In particolare la Corte in premessa ha segnalato come la disciplina degli standard urbanistici trovi il suo fondamento nell’art. 17 della legge 6 agosto 1967, n. 765 (Modifiche ed integrazioni alla legge urbanistica 17 agosto 1942, n. 1150), con cui è stato introdotto l’art. 41-quinquies della legge n. 1150 del 1942, il quale, ai commi ottavo e nono, stabilisce che:
“In tutti i comuni, ai fini della formazione di nuovi strumenti urbanistici o della revisione di quelli esistenti, debbono essere osservati limiti inderogabili di densità edilizia, di altezza, di distanza tra i fabbricati, nonché rapporti massimi tra spazi destinati agli insediamenti residenziali e produttivi e spazi pubblici o riservati alle attività collettive, a verde pubblico o a parcheggi. I limiti e i rapporti previsti dal precedente comma sono definiti per zone territoriali omogenee, con decreto del Ministro per i lavori pubblici di concerto con quello per l’interno, sentito il Consiglio superiore dei lavori pubblici.

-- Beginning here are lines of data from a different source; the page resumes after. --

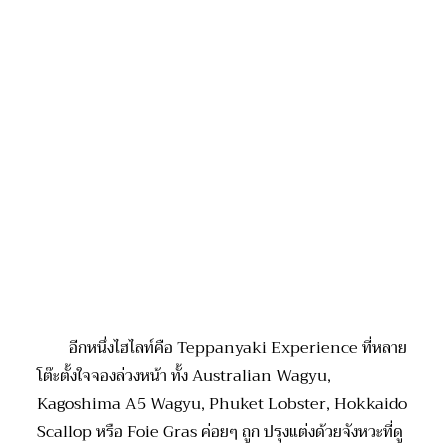
อีกหนึ่งไฮ
ไลท์
คือ
Teppanyaki Experience
ที่หลาย
โต๊ะตั้งใจจองล่วงหน้า ทั้ง
Australian Wagyu,
Kagoshima A5 Wagyu, Phuket Lobster, Hokkaido
Scallop
หรือ
Foie Gras ค่อยๆ ถูก ปรุงแต่งด้วย
จังหวะที่ดู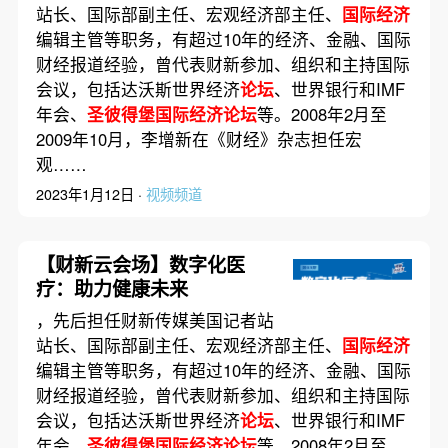
站长、国际部副主任、宏观经济部主任、
国际经济
编辑主管等职务，有超过10年的经济、金融、国际
财经报道经验，曾代表财新参加、组织和主持国际
会议，包括达沃斯世界经济
论坛
、世界银行和IMF
年会、
圣彼得堡国际经济论坛
等。2008年2月至
2009年10月，李增新在《财经》杂志担任宏
观……
2023年1月12日 ·
视频频道
【财新云会场】数字化医
疗：助力健康未来
，先后担任财新传媒美国记者站
站长、国际部副主任、宏观经济部主任、
国际经济
编辑主管等职务，有超过10年的经济、金融、国际
财经报道经验，曾代表财新参加、组织和主持国际
会议，包括达沃斯世界经济
论坛
、世界银行和IMF
年会、
圣彼得堡国际经济论坛
等。2008年2月至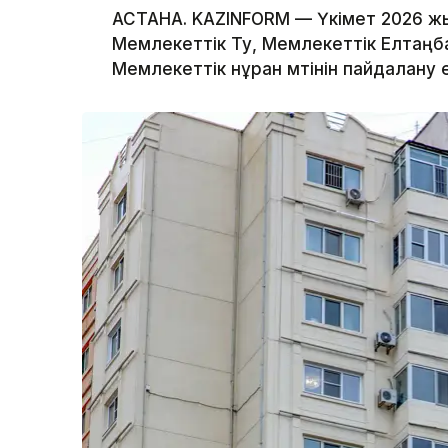
АСТАНА. KAZINFORM — Үкімет 2026 ж
Мемлекеттік Ту, Мемлекеттік Елтаңба
Мемлекеттік әнұран мәтінін пайдалану 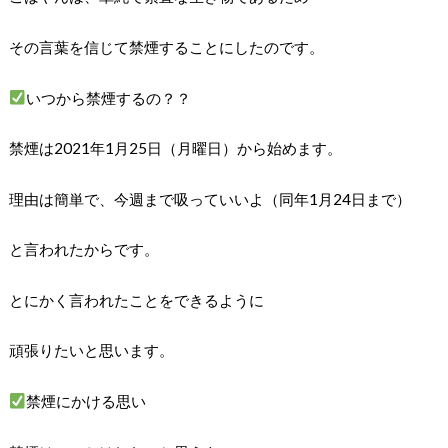
その言葉を信じて禁煙することにしたのです。
いつから禁煙するの？？
禁煙は2021年1月25日（月曜日）から始めます。
理由は簡単で、今週まで吸っていいよ（同年1月24日まで）
と言われたからです。
とにかく言われたことをできるように
頑張りたいと思います。
禁煙にかける思い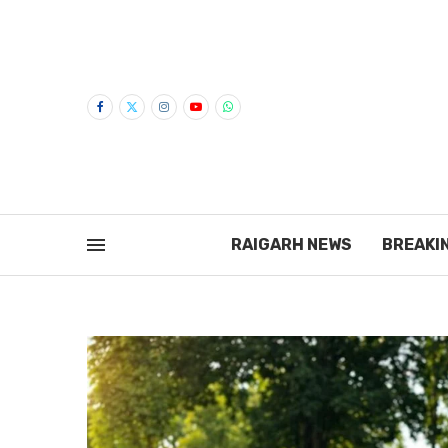
RAIGARH NEWS
BREAKI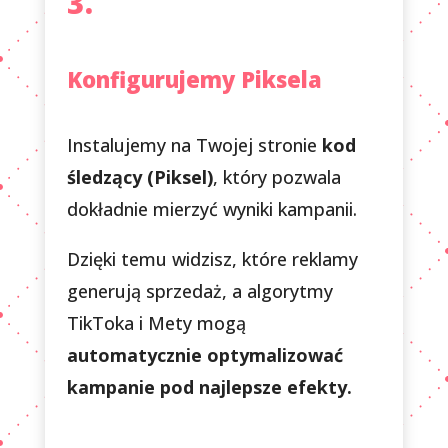
3.
Konfigurujemy Piksela
Instalujemy na Twojej stronie
kod
śledzący (Piksel)
, który pozwala
dokładnie mierzyć wyniki kampanii.
Dzięki temu widzisz, które reklamy
generują sprzedaż, a algorytmy
TikToka i Mety mogą
automatycznie optymalizować
kampanie pod najlepsze efekty.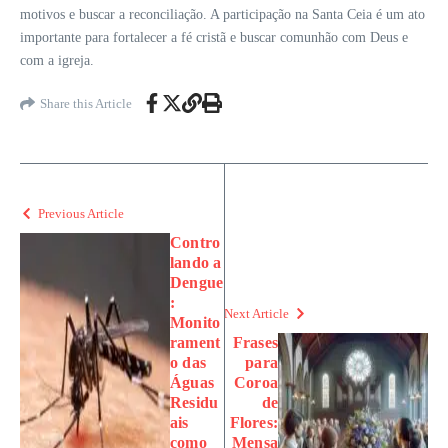
motivos e buscar a reconciliação. A participação na Santa Ceia é um ato
importante para fortalecer a fé cristã e buscar comunhão com Deus e
com a igreja.
Share this Article
Previous Article
Contro
lando a
Dengue
:
Next Article
Monito
rament
Frases
o das
para
Águas
Coroa
Residu
de
ais
Flores:
como
Mensa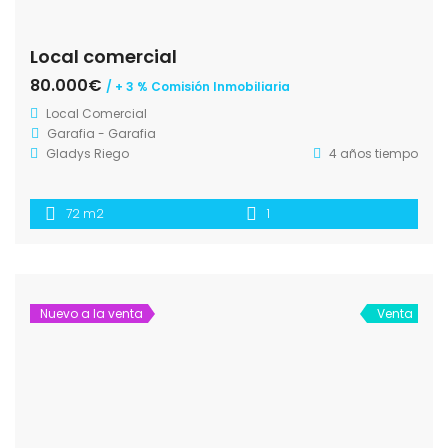
Local comercial
80.000€
/ + 3 % Comisión Inmobiliaria
Local Comercial
Garafia - Garafia
Gladys Riego
4 años tiempo
72 m2
1
Nuevo a la venta
Venta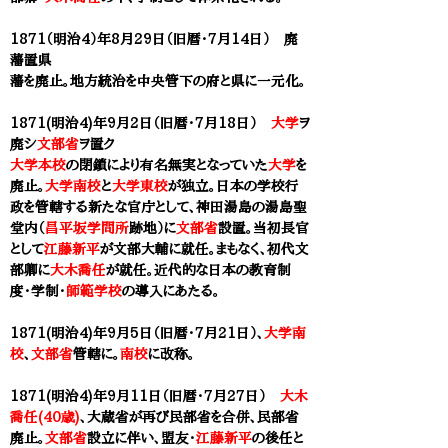
1871（明治4）年8月29日（旧暦・7月14日） 廃
藩置県
藩を廃止。地方統治を中央管下の府と県に一元化。
1871(明治4)年9月2日（旧暦・7月18日）
大学
ヲ
廃シ
文部省
ヲ置ク
大学本校
の閉鎖により有名無実となっていた
大学
を
廃止。
大学南校
と
大学東校
が独立。日本の学校行
政を管轄する新たな官庁として、神田湯島の湯島聖
堂内（
昌平坂学問所
跡地）に
文部省
設置。当初長官
として
江藤新平
が文部大輔に就任。まもなく、初代文
部卿に
大木喬任
が就任。近代的な日本の教育制
度・学制・
師範学校
の導入にあたる。
1871(明治4)年9月5日（旧暦・7月21日）、
大学南
校
、
文部省
管轄に。
南校
に改称。
1871(明治4)年
9月11日（旧暦・7月27日）
大木
喬任(40歳)
、大蔵省が再び民部省を合併、民部省
廃止。
文部省
設立に伴い、盟友・
江藤新平
の後任と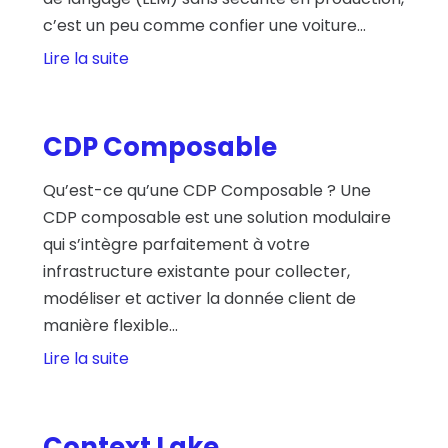
c’est un peu comme confier une voiture...
Lire la suite
CDP Composable
Qu’est-ce qu’une CDP Composable ? Une
CDP composable est une solution modulaire
qui s’intègre parfaitement à votre
infrastructure existante pour collecter,
modéliser et activer la donnée client de
manière flexible...
Lire la suite
Context Lake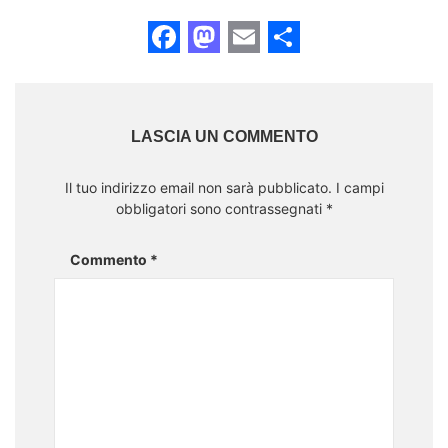
Facebook
Mastodon
Email
Share
LASCIA UN COMMENTO
Il tuo indirizzo email non sarà pubblicato.
I campi
obbligatori sono contrassegnati
*
Commento
*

In sede di prima applicazione della presente legge, tale decreto viene emanato entro sei mesi dall’entrata in vigore della medesima”;
e che, inoltre, la suddetta disciplina sia stata attuata dal d.m. n. 1444 del 1968 che, in base a quanto previsto dal predetto dal predetto comma nono della l. n. 765 del 1967, ha optato per l’individuazione delle percentuali di dotazioni infrastrutturali strettamente collegate alle destinazioni funzionali delle diverse zone in cui doveva essere ripartito dal piano regolatore generale il territorio comunale, così prevedendo gli artt. da 3 a 5 del citato d.m. n. 1444 del 1968 le percentuali e le quantità di aree da destinare a “spazi pubblici[,] attività collettive, a verde pubblico o a parcheggi”, differenziate in ragione del fabbisogno attribuito a ciascuna zona territoriale omogenea;
e che da ultimo, la stessa, sia funzionale all’esigenza di regolare l’ordinato sviluppo delle infrastrutture soprattutto nel tessuto urbano, e sia rimasto sostanzialmente invariata pur nel momento in cui le regioni si sono dotate di una legislazione urbanistica improntata a diversi modelli pianificatori;
la corte ha anche sottolineato come – nell’ambito della evoluzione normativa nazionale e regionale (riscontrabile anche nella legislazione urbanistica di altre regioni) – sia successivamente intervenuta la disposizione (che ha dato luogo a incertezze applicative) recata dall’art. 2-bis, comma 1, del d.P.R. n. 380 del 2001, inserito dall’art. 30, comma 1, lettera 0a), del d.l. n. 69 del 2013, come convertito, con modificazioni, dalla l. n. 89 del 2013 secondo cui “[f]erma restando la competenza statale in materia di ordinamento civile con riferimento al diritto di proprietà e alle connesse norme del codice civile e alle disposizioni integrative, le regioni e le province autonome di Trento e di Bolzano possono prevedere, con proprie leggi e regolamenti, disposizioni derogatorie al decreto del Ministro dei lavori pubblici 2 aprile 1968, n. 1444, e possono dettare disposizioni sugli spazi da destinare agli insediamenti residenziali, a quelli produttivi, a quelli riservati alle attività collettive, al verde e ai parcheggi, nell’ambito della definizione o revisione di strumenti urbanistici comunque funzionali a un assetto complessivo e unitario o di specifiche aree territoriali”.